From 124c966868cfde0a6b0e51b4113cd56b9f7a42dc Mon Sep 17 00:00:00 2001
From: Roy Osherove <575051+royosherove@users.noreply.github.com>
Date: Mon, 11 May 2026 09:01:14 +0000
Subject: [PATCH 2/3] Remove memory-management bootstrap + fix alarm
 false-positive sources

- Delete BOOTSTRAP-MEMORY-SEARCH.md (bedrockify-backed semantic memory search)
- Drop BedrockifyAlive/loki-bedrockify-down references from BOOTSTRAP-ALARMS
  (metric was never published by the health-check script -> alarm stuck in
  INSUFFICIENT_DATA / flapped, pure false positive)
- Renumber tier-3 sections after removal
- Add explicit 'rebind on instance replacement' warning: custom alarms are
  scoped to InstanceId dimension; when the EC2 box is replaced the alarms
  must be redeployed against the new id or they sit in INSUFFICIENT_DATA
  forever. Recommend TreatMissingData=missing to avoid spurious paging.

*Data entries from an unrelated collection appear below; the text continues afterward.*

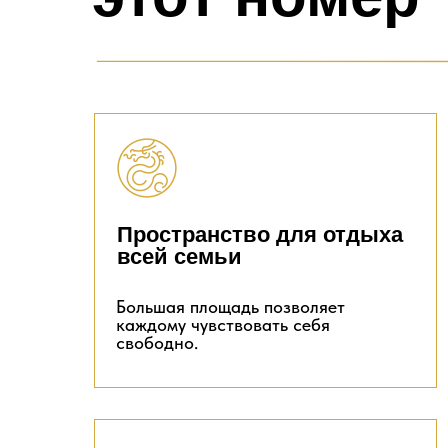
Пространство для отдыха
всей семьи
Большая площадь позволяет
каждому чувствовать себя
свободно.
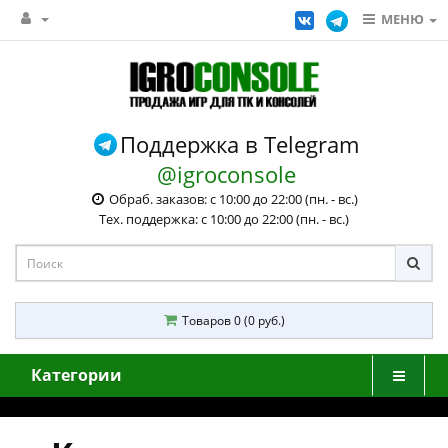
МЕНЮ
Поддержка в Telegram
@igroconsole
Обраб. заказов: с 10:00 до 22:00 (пн. - вс.)
Тех. поддержка: с 10:00 до 22:00 (пн. - вс.)
Товаров 0 (0 руб.)
Категории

Live fix applied alongside this commit:
- Rebound 9 loki-* alarms from i-04d527003d0a094ff (old) to i-0229529f514ef6fd7
  (current) with TreatMissingData=missing.
- Deleted obsolete loki-bedrockify-down alarm.
---
 bootstraps/essential/BOOTSTRAP-ALARMS.md      |  22 +-
 .../essential/BOOTSTRAP-MEMORY-SEARCH.md      | 238 ------------------
 deploy/README.md                              |   1 -
 3 files changed, 5 insertions(+), 256 deletions(-)

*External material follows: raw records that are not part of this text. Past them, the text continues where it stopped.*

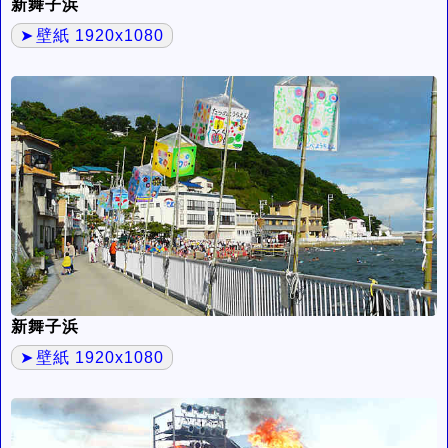
新舞子浜
壁紙 1920x1080
新舞子浜
壁紙 1920x1080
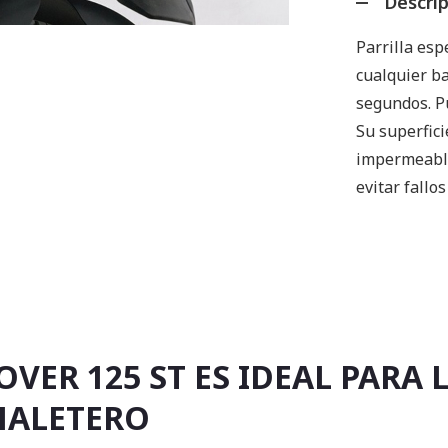
Descri
Parrilla esp
cualquier b
segundos. P
Su superfici
impermeable
evitar fallo
OVER 125 ST ES IDEAL PARA
MALETERO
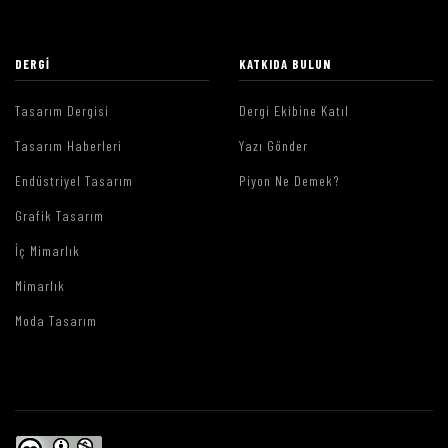
DERGI
KATKIDA BULUN
Tasarım Dergisi
Dergi Ekibine Katıl
Tasarım Haberleri
Yazı Gönder
Endüstriyel Tasarım
Piyon Ne Demek?
Grafik Tasarım
İç Mimarlık
Mimarlık
Moda Tasarım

 delete mode 100644 bootstraps/essential/BOOTSTRAP-MEMORY-SEARCH.md

diff --git a/bootstraps/essential/BOOTSTRAP-ALARMS.md b/bootstraps/essential/BOOTSTRAP-ALARMS.md
index 816286c..60935aa 100644
--- a/bootstraps/essential/BOOTSTRAP-ALARMS.md
+++ b/bootstraps/essential/BOOTSTRAP-ALARMS.md
@@ -12,6 +12,8 @@ Alarms to deploy on every EC2 instance running a Loki agent. Designed to catch t
 - SNS topic for notifications (create one or pass existing ARN)
 - Instance ID and region known at deploy time
 
+> ⚠️ **Rebind on instance replacement.** All custom alarms (Tier 3) are scoped to a specific `InstanceId` dimension. When the EC2 instance is replaced (manual rebuild, ASG refresh, etc.), you **must** redeploy the alarms against the new instance id — otherwise alarms stay in `INSUFFICIENT_DATA` forever (or flap to ALARM depending on `TreatMissingData`). All custom alarms here set `TreatMissingData=missing` to avoid spurious paging on short metric gaps.
+
 ## Tier 1 — Instance Survival (auto-recover)
 
 These use built-in EC2/CloudWatch metrics. No agent needed.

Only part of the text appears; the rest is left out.